» **ASSIGNMENT**
Transcribe the listing in full, word for word; pictures do not belong in the copy.

» **RECORDS FOR THIS EXERCISE**
***
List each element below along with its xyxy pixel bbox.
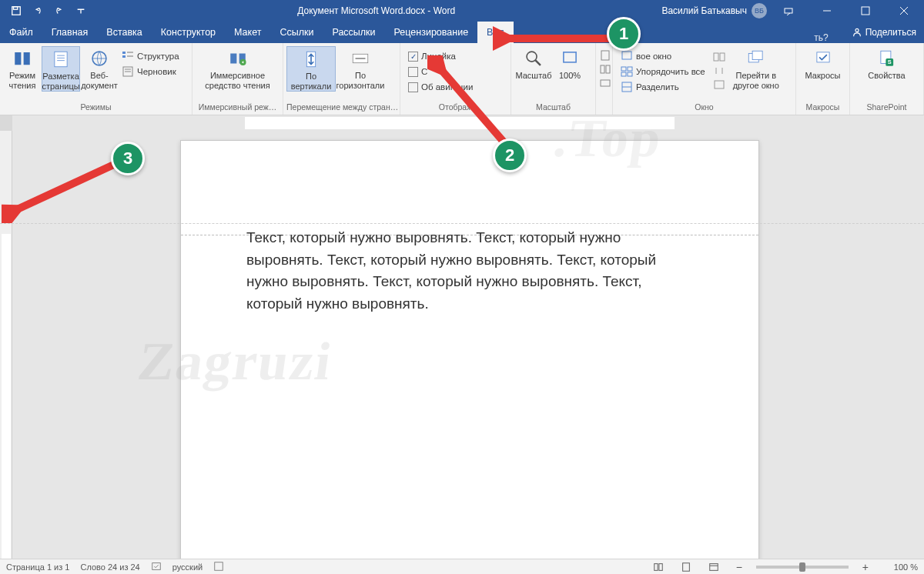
zoom-in-button[interactable]: + [859, 561, 872, 573]
zoom-100-icon [559, 48, 581, 69]
ribbon-tabs: Файл Главная Вставка Конструктор Макет С… [0, 22, 924, 43]
immersive-reader-icon [227, 48, 249, 69]
group-label-sharepoint: SharePoint [850, 102, 923, 115]
multi-page-icon[interactable] [599, 63, 611, 75]
status-words[interactable]: Слово 24 из 24 [80, 562, 139, 572]
checkbox-checked-icon: ✓ [408, 52, 418, 62]
checkbox-icon [408, 82, 418, 92]
one-page-icon[interactable] [599, 49, 611, 62]
macros-button[interactable]: Макросы [804, 46, 842, 81]
qat-customize-icon[interactable] [71, 1, 91, 21]
properties-button[interactable]: S Свойства [868, 46, 906, 81]
read-mode-button[interactable]: Режим чтения [3, 46, 42, 90]
group-sharepoint: S Свойства SharePoint [850, 43, 924, 115]
zoom-slider[interactable] [756, 566, 849, 569]
tab-mailings[interactable]: Рассылки [323, 22, 384, 43]
svg-rect-47 [215, 562, 223, 570]
group-show: ✓Линейка С Об авигации Отображ [400, 43, 511, 115]
svg-rect-8 [55, 52, 67, 67]
outline-button[interactable]: Структура [122, 49, 179, 63]
new-window-button[interactable]: вое окно [621, 49, 705, 63]
horizontal-move-icon [350, 48, 371, 69]
undo-button[interactable] [28, 1, 48, 21]
ruler-corner [0, 115, 12, 131]
ruler-checkbox[interactable]: ✓Линейка [408, 49, 473, 63]
group-window: вое окно Упорядочить все Разделить Перей… [613, 43, 796, 115]
tell-me-search[interactable]: ть? [814, 32, 843, 43]
svg-rect-49 [659, 563, 662, 570]
switch-windows-button[interactable]: Перейти в другое окно [732, 46, 781, 90]
user-avatar[interactable]: ВБ [752, 3, 767, 18]
document-body-text[interactable]: Текст, который нужно выровнять. Текст, к… [246, 227, 670, 315]
horizontal-ruler[interactable] [12, 115, 924, 131]
status-language[interactable]: русский [172, 562, 203, 572]
quick-access-toolbar [0, 1, 91, 21]
svg-line-24 [535, 60, 541, 65]
svg-rect-33 [621, 72, 626, 76]
sync-scroll-icon[interactable] [713, 65, 725, 77]
arrange-all-button[interactable]: Упорядочить все [621, 65, 705, 78]
tab-references[interactable]: Ссылки [270, 22, 323, 43]
svg-rect-31 [621, 67, 626, 71]
status-accessibility-icon[interactable] [213, 561, 224, 573]
tab-insert[interactable]: Вставка [97, 22, 151, 43]
zoom-button[interactable]: Масштаб [514, 46, 553, 81]
group-label-macros: Макросы [796, 102, 849, 115]
switch-windows-icon [745, 48, 767, 69]
zoom-100-button[interactable]: 100% [553, 46, 587, 81]
group-zoom: Масштаб 100% Масштаб [511, 43, 596, 115]
macros-icon [812, 48, 834, 69]
title-right: Василий Батькавыч ВБ [661, 0, 924, 22]
view-print-layout-button[interactable] [678, 560, 695, 574]
zoom-value[interactable]: 100 % [882, 562, 918, 572]
vertical-move-icon [300, 48, 322, 70]
view-web-layout-button[interactable] [705, 560, 722, 574]
split-button[interactable]: Разделить [621, 80, 705, 94]
svg-rect-4 [862, 7, 869, 15]
ribbon-options-button[interactable] [772, 0, 805, 22]
reset-window-icon[interactable] [713, 78, 725, 91]
side-by-side-icon[interactable] [713, 51, 725, 63]
vertical-ruler[interactable] [0, 131, 12, 559]
vertical-move-button[interactable]: По вертикали [286, 46, 336, 92]
window-title: Документ Microsoft Word.docx - Word [91, 5, 661, 16]
status-proofing-icon[interactable] [151, 561, 162, 573]
status-page[interactable]: Страница 1 из 1 [6, 562, 69, 572]
redo-button[interactable] [49, 1, 69, 21]
save-button[interactable] [6, 1, 26, 21]
share-label: Поделиться [865, 27, 916, 38]
close-button[interactable] [887, 0, 921, 22]
tab-file[interactable]: Файл [0, 22, 42, 43]
navpane-checkbox[interactable]: Об авигации [408, 80, 473, 94]
horizontal-move-button[interactable]: По горизонтали [336, 46, 385, 90]
svg-rect-48 [654, 563, 657, 570]
page-width-icon[interactable] [599, 77, 611, 89]
group-label-views: Режимы [0, 102, 192, 115]
checkbox-icon [408, 67, 418, 77]
view-read-mode-button[interactable] [650, 560, 667, 574]
svg-point-23 [527, 52, 537, 62]
svg-text:S: S [887, 58, 891, 65]
tab-design[interactable]: Конструктор [152, 22, 225, 43]
svg-rect-25 [564, 52, 576, 62]
tab-layout[interactable]: Макет [225, 22, 270, 43]
svg-rect-32 [628, 67, 632, 71]
status-bar: Страница 1 из 1 Слово 24 из 24 русский −… [0, 559, 924, 574]
print-layout-button[interactable]: Разметка страницы [42, 46, 80, 92]
tab-view[interactable]: Вид [477, 22, 514, 43]
tab-review[interactable]: Рецензирование [385, 22, 478, 43]
maximize-button[interactable] [849, 0, 882, 22]
group-views: Режим чтения Разметка страницы Веб- доку… [0, 43, 192, 115]
user-name[interactable]: Василий Батькавыч [661, 5, 747, 16]
horizontal-ruler-area [0, 115, 924, 131]
zoom-out-button[interactable]: − [733, 561, 745, 573]
minimize-button[interactable] [810, 0, 844, 22]
tab-home[interactable]: Главная [42, 22, 98, 43]
web-layout-button[interactable]: Веб- документ [80, 46, 119, 90]
share-button[interactable]: Поделиться [844, 22, 924, 43]
annotation-badge-1: 1 [607, 17, 641, 51]
gridlines-checkbox[interactable]: С [408, 65, 473, 78]
immersive-reader-button[interactable]: Иммерсивное средство чтения [199, 46, 276, 90]
web-layout-icon [89, 48, 110, 69]
draft-button[interactable]: Черновик [122, 65, 179, 78]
***
» **ANSWER SPACE**
List each element below along with its xyxy pixel bbox.
zoom-in-button[interactable]: + [859, 561, 872, 573]
zoom-100-icon [559, 48, 581, 69]
ribbon-tabs: Файл Главная Вставка Конструктор Макет С… [0, 22, 924, 43]
immersive-reader-icon [227, 48, 249, 69]
group-label-sharepoint: SharePoint [850, 102, 923, 115]
multi-page-icon[interactable] [599, 63, 611, 75]
status-words[interactable]: Слово 24 из 24 [80, 562, 139, 572]
checkbox-checked-icon: ✓ [408, 52, 418, 62]
checkbox-icon [408, 82, 418, 92]
one-page-icon[interactable] [599, 49, 611, 62]
macros-button[interactable]: Макросы [804, 46, 842, 81]
qat-customize-icon[interactable] [71, 1, 91, 21]
properties-button[interactable]: S Свойства [868, 46, 906, 81]
read-mode-button[interactable]: Режим чтения [3, 46, 42, 90]
group-sharepoint: S Свойства SharePoint [850, 43, 924, 115]
zoom-slider[interactable] [756, 566, 849, 569]
tab-mailings[interactable]: Рассылки [323, 22, 384, 43]
svg-rect-47 [215, 562, 223, 570]
group-show: ✓Линейка С Об авигации Отображ [400, 43, 511, 115]
svg-rect-8 [55, 52, 67, 67]
outline-button[interactable]: Структура [122, 49, 179, 63]
new-window-button[interactable]: вое окно [621, 49, 705, 63]
horizontal-move-icon [350, 48, 371, 69]
undo-button[interactable] [28, 1, 48, 21]
ruler-corner [0, 115, 12, 131]
ruler-checkbox[interactable]: ✓Линейка [408, 49, 473, 63]
group-window: вое окно Упорядочить все Разделить Перей… [613, 43, 796, 115]
tell-me-search[interactable]: ть? [814, 32, 843, 43]
svg-rect-49 [659, 563, 662, 570]
switch-windows-button[interactable]: Перейти в другое окно [732, 46, 781, 90]
user-avatar[interactable]: ВБ [752, 3, 767, 18]
document-body-text[interactable]: Текст, который нужно выровнять. Текст, к… [246, 227, 670, 315]
horizontal-ruler[interactable] [12, 115, 924, 131]
status-language[interactable]: русский [172, 562, 203, 572]
quick-access-toolbar [0, 1, 91, 21]
svg-line-24 [535, 60, 541, 65]
svg-rect-33 [621, 72, 626, 76]
sync-scroll-icon[interactable] [713, 65, 725, 77]
arrange-all-button[interactable]: Упорядочить все [621, 65, 705, 78]
tab-references[interactable]: Ссылки [270, 22, 323, 43]
svg-rect-31 [621, 67, 626, 71]
status-accessibility-icon[interactable] [213, 561, 224, 573]
tab-insert[interactable]: Вставка [97, 22, 151, 43]
zoom-button[interactable]: Масштаб [514, 46, 553, 81]
group-label-macros: Макросы [796, 102, 849, 115]
switch-windows-icon [745, 48, 767, 69]
zoom-100-button[interactable]: 100% [553, 46, 587, 81]
group-zoom: Масштаб 100% Масштаб [511, 43, 596, 115]
macros-icon [812, 48, 834, 69]
title-right: Василий Батькавыч ВБ [661, 0, 924, 22]
view-print-layout-button[interactable] [678, 560, 695, 574]
zoom-value[interactable]: 100 % [882, 562, 918, 572]
vertical-move-icon [300, 48, 322, 70]
view-web-layout-button[interactable] [705, 560, 722, 574]
split-button[interactable]: Разделить [621, 80, 705, 94]
svg-rect-4 [862, 7, 869, 15]
ribbon-options-button[interactable] [772, 0, 805, 22]
reset-window-icon[interactable] [713, 78, 725, 91]
side-by-side-icon[interactable] [713, 51, 725, 63]
vertical-ruler[interactable] [0, 131, 12, 559]
vertical-move-button[interactable]: По вертикали [286, 46, 336, 92]
window-title: Документ Microsoft Word.docx - Word [91, 5, 661, 16]
status-proofing-icon[interactable] [151, 561, 162, 573]
status-page[interactable]: Страница 1 из 1 [6, 562, 69, 572]
redo-button[interactable] [49, 1, 69, 21]
save-button[interactable] [6, 1, 26, 21]
share-label: Поделиться [865, 27, 916, 38]
close-button[interactable] [887, 0, 921, 22]
tab-file[interactable]: Файл [0, 22, 42, 43]
navpane-checkbox[interactable]: Об авигации [408, 80, 473, 94]
horizontal-move-button[interactable]: По горизонтали [336, 46, 385, 90]
svg-rect-48 [654, 563, 657, 570]
page-width-icon[interactable] [599, 77, 611, 89]
group-label-views: Режимы [0, 102, 192, 115]
checkbox-icon [408, 67, 418, 77]
view-read-mode-button[interactable] [650, 560, 667, 574]
svg-point-23 [527, 52, 537, 62]
svg-text:S: S [887, 58, 891, 65]
tab-design[interactable]: Конструктор [152, 22, 225, 43]
svg-rect-25 [564, 52, 576, 62]
tab-layout[interactable]: Макет [225, 22, 270, 43]
svg-rect-32 [628, 67, 632, 71]
status-bar: Страница 1 из 1 Слово 24 из 24 русский −… [0, 559, 924, 574]
print-layout-button[interactable]: Разметка страницы [42, 46, 80, 92]
tab-view[interactable]: Вид [477, 22, 514, 43]
tab-review[interactable]: Рецензирование [385, 22, 478, 43]
maximize-button[interactable] [849, 0, 882, 22]
group-views: Режим чтения Разметка страницы Веб- доку… [0, 43, 192, 115]
user-name[interactable]: Василий Батькавыч [661, 5, 747, 16]
horizontal-ruler-area [0, 115, 924, 131]
zoom-out-button[interactable]: − [733, 561, 745, 573]
minimize-button[interactable] [810, 0, 844, 22]
tab-home[interactable]: Главная [42, 22, 98, 43]
web-layout-button[interactable]: Веб- документ [80, 46, 119, 90]
share-button[interactable]: Поделиться [844, 22, 924, 43]
annotation-badge-1: 1 [607, 17, 641, 51]
gridlines-checkbox[interactable]: С [408, 65, 473, 78]
immersive-reader-button[interactable]: Иммерсивное средство чтения [199, 46, 276, 90]
web-layout-icon [89, 48, 110, 69]
draft-button[interactable]: Черновик [122, 65, 179, 78]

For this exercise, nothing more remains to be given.